Net loss attributable to shareholders narrowed to RMB 0.77 billion, with consolidated net loss at RMB 0.52 billion versus RMB 2.30 billion a year earlier. The improvement was achieved despite a 44.8% surge in credit impairment losses to RMB 7.86 billion as the company assumed a greater share of loan-book risk (risk-bearing ratio up to 83.5%).

Core operating trends • Outstanding loan balance declined 17.8% to RMB 193.40 billion, while consumer-finance loans grew 29.8% to RMB 54.50 billion. • New loan origination reached RMB 106.10 billion, a 13.7% increase. • Asset-quality indicators improved: DPD 30+ fell to 4.6% (-0.8 ppt) and DPD 90+ to 2.7% (-0.7 ppt); C-M3 flow rate held at 0.9%.

Revenue breakdown • Net interest income rose 5.5% to RMB 6.40 billion, supported by consumer-finance and micro-lending activities. • Guarantee income jumped 58.6% to RMB 2.82 billion amid higher off-balance exposures. • Technology platform income dropped 36.5% to RMB 2.89 billion, reflecting a smaller loan balance and the exit from the Lujintong business. • Investment income swung to a RMB 1.27 billion gain, partly due to valuation changes and a loss-sharing agreement with Lufunds.

Cost profile Total expenses edged up 5.2% to RMB 13.59 billion.
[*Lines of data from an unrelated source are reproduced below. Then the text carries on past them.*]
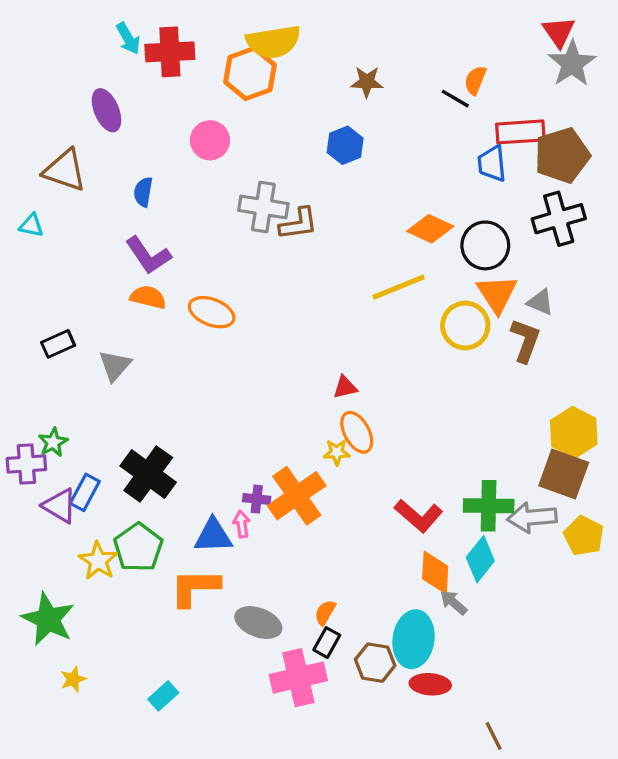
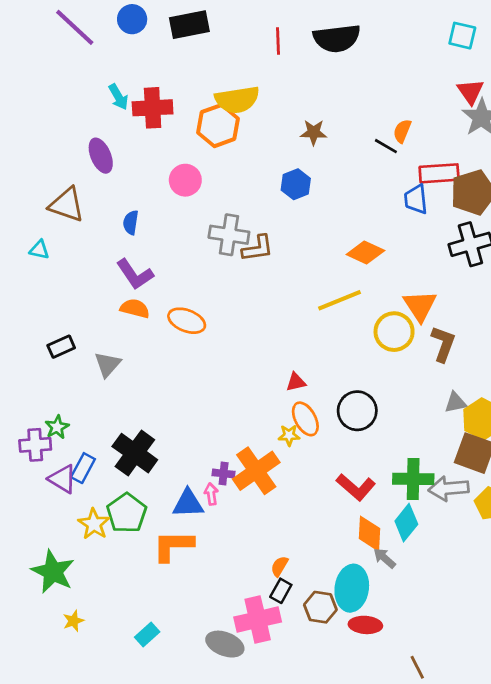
black circle: (485, 245) -> (357, 411), moved
gray triangle: (540, 302) -> (455, 403), moved, turned -35
gray ellipse: (258, 623) -> (225, 644), moved

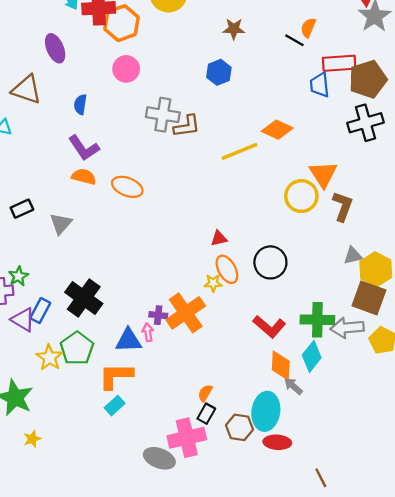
orange hexagon: (218, 126) -> (122, 23), moved
yellow line: (339, 300) -> (240, 151), moved
cyan rectangle: (147, 635) -> (115, 406), moved

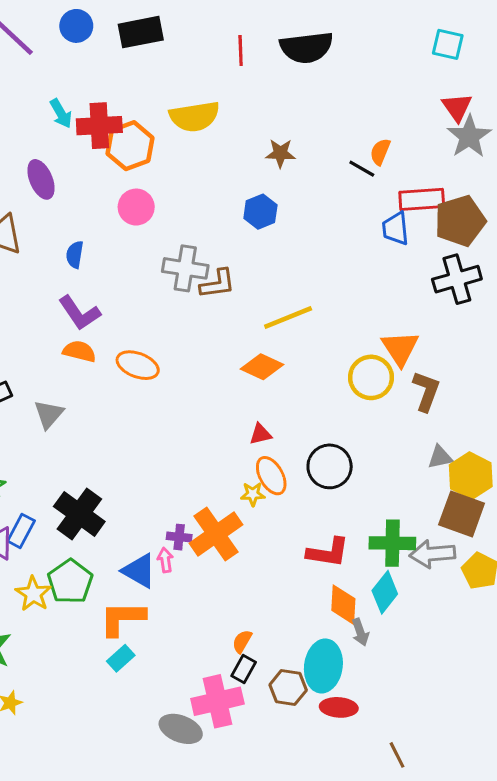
orange diamond: (277, 130) -> (262, 367), moved
red L-shape: (269, 327) -> (328, 552), turned -32
blue triangle: (128, 340) -> (139, 571), turned 32
gray arrow: (293, 386) -> (360, 632), turned -150

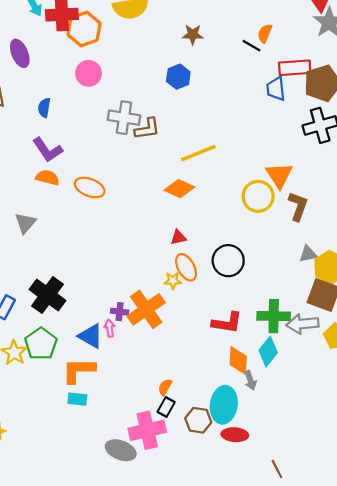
cyan rectangle: (121, 658) -> (77, 399), turned 48

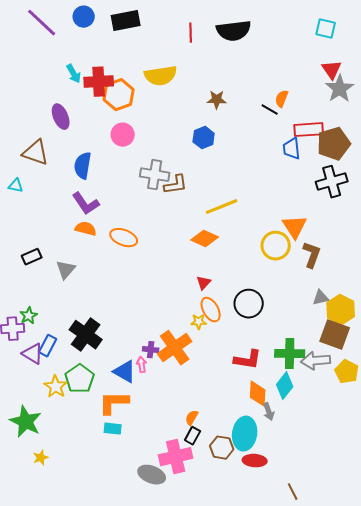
blue semicircle: (44, 108) -> (83, 166), size x1.5
red triangle: (178, 237) -> (204, 283), turned -35

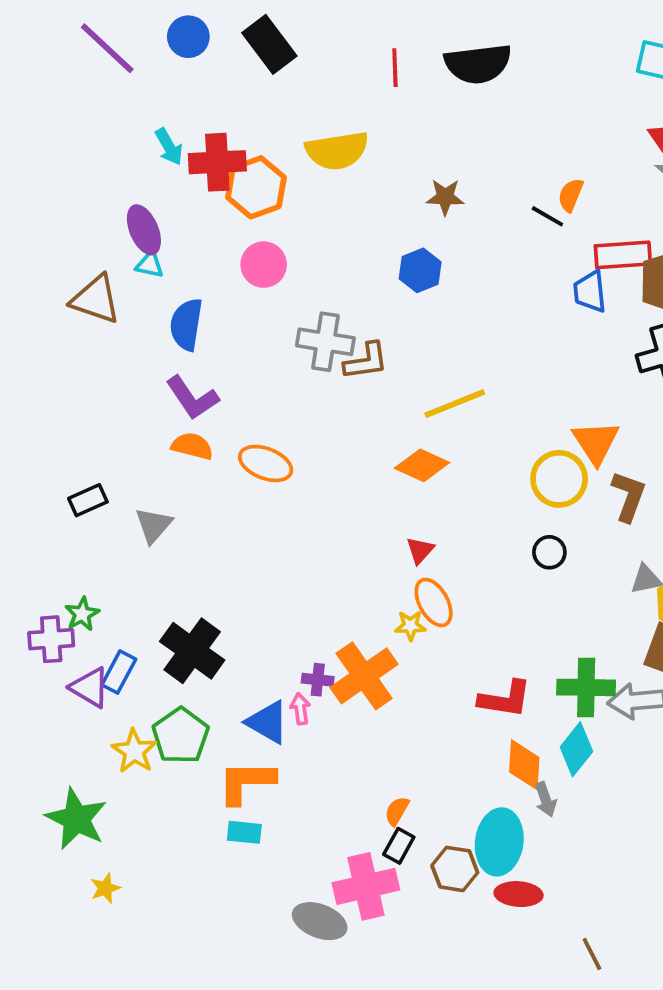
black rectangle: (126, 21) -> (269, 44), turned 64
cyan triangle: (16, 186) -> (150, 265), moved
black circle: (249, 304) -> (549, 552), moved, size x0.6

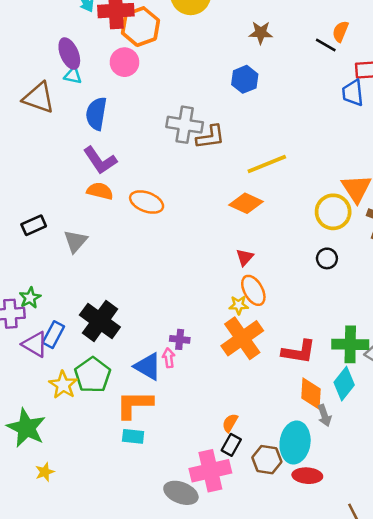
pink circle: (264, 265) -> (124, 62), moved
orange cross: (364, 676) -> (242, 338), moved

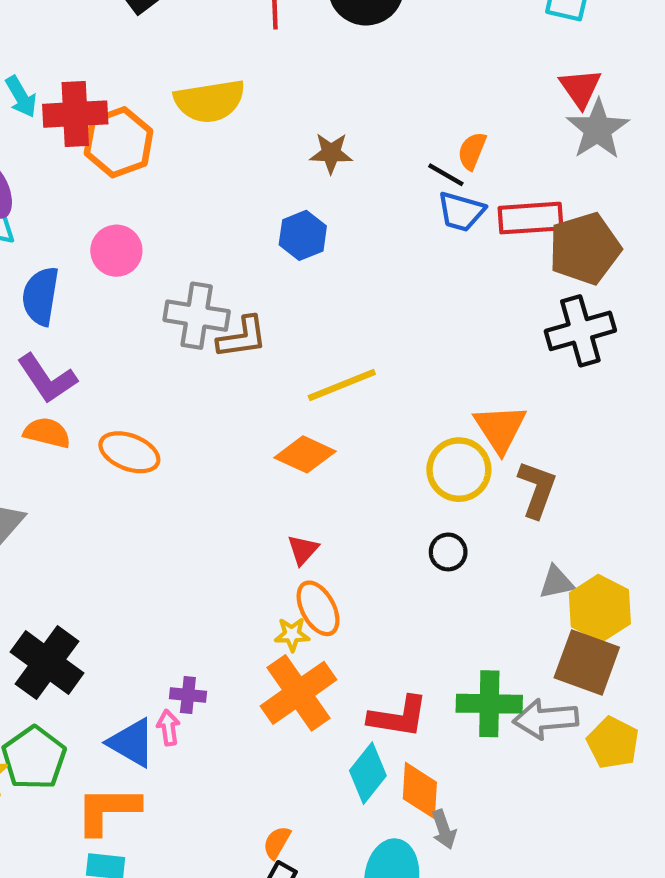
pink circle: (124, 62) -> (116, 251), moved
blue trapezoid: (353, 93) -> (461, 212), moved, turned -68
cyan diamond: (344, 384) -> (368, 773), moved

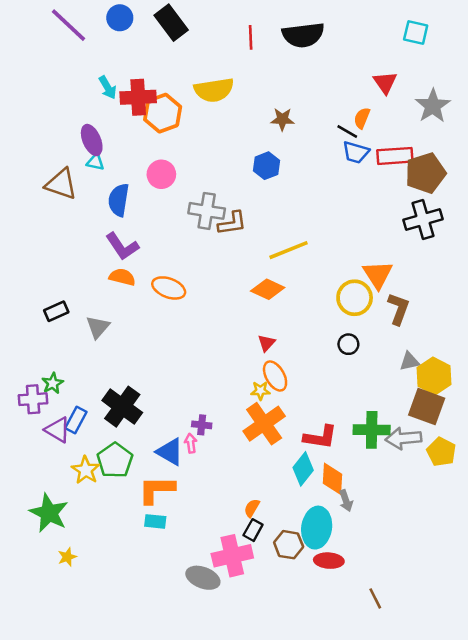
red triangle: (580, 88) -> (385, 83), moved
Sales, marketing, operation and technology costs all declined on cost-control measures, but the benefit was offset by higher provisions and a doubling of finance costs (RMB 83 million) due to lower deposit interest income.

Balance-sheet highlights • Cash at bank stood at RMB 27.89 billion; net assets were RMB 83.11 billion. • Borrowings totalled RMB 53.07 billion, 95% at fixed rates between 1.95% and 4.20%. • Gearing ratio (debt to equity) was 71.5%. • The consumer-finance unit reported a capital adequacy ratio of 14.6%; the guarantee subsidiary’s leverage was 3.6 times.

Liquidity Net operating cash inflow reached RMB 5.41 billion, reversing a RMB 1.12 billion outflow a year earlier, aided by fee collections and a smaller loan book. Net investing cash outflow was RMB 2.81 billion, mainly from purchases of investment assets; financing activities consumed RMB 1.16 billion due to loan repayments.

Strategic focus for H2 2025 Management will target high-quality existing borrowers, promote “rollover financing” to extend loan terms, raise credit limits for top customers and lower cooperative loan rates, aiming to trim funding costs and enhance profitability while maintaining prudent risk controls.

Governance and regulatory matters Independent investigations into historical related-party transactions continue, and a U.S. securities class action was filed in March 2026 alleging disclosure and control deficiencies; the company stated that the case is at a preliminary stage with no estimable impact. Board composition was refreshed, including a new chairman and several independent directors.

Dividend No interim dividend was declared for the first half of 2025.